§ Instructions for the task
Set down every entry word for word. Omit the pictures.

§ Recorded information
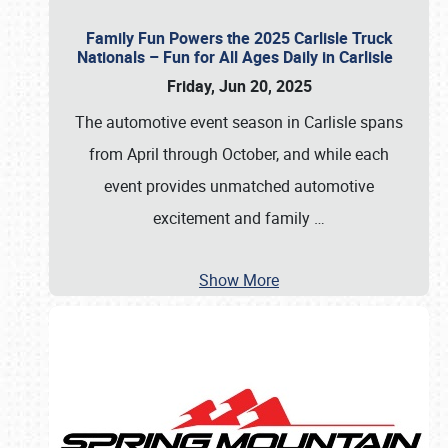
Family Fun Powers the 2025 Carlisle Truck
Nationals – Fun for All Ages Daily in Carlisle
Friday, Jun 20, 2025
The automotive event season in Carlisle spans
from April through October, and while each
event provides unmatched automotive
excitement and family
…
Show More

§ Solution
Family Fun Powers the 2025 Carlisle Truck
Nationals – Fun for All Ages Daily in Carlisle
Friday, Jun 20, 2025
The automotive event season in Carlisle spans
from April through October, and while each
event provides unmatched automotive
excitement and family
…
Show More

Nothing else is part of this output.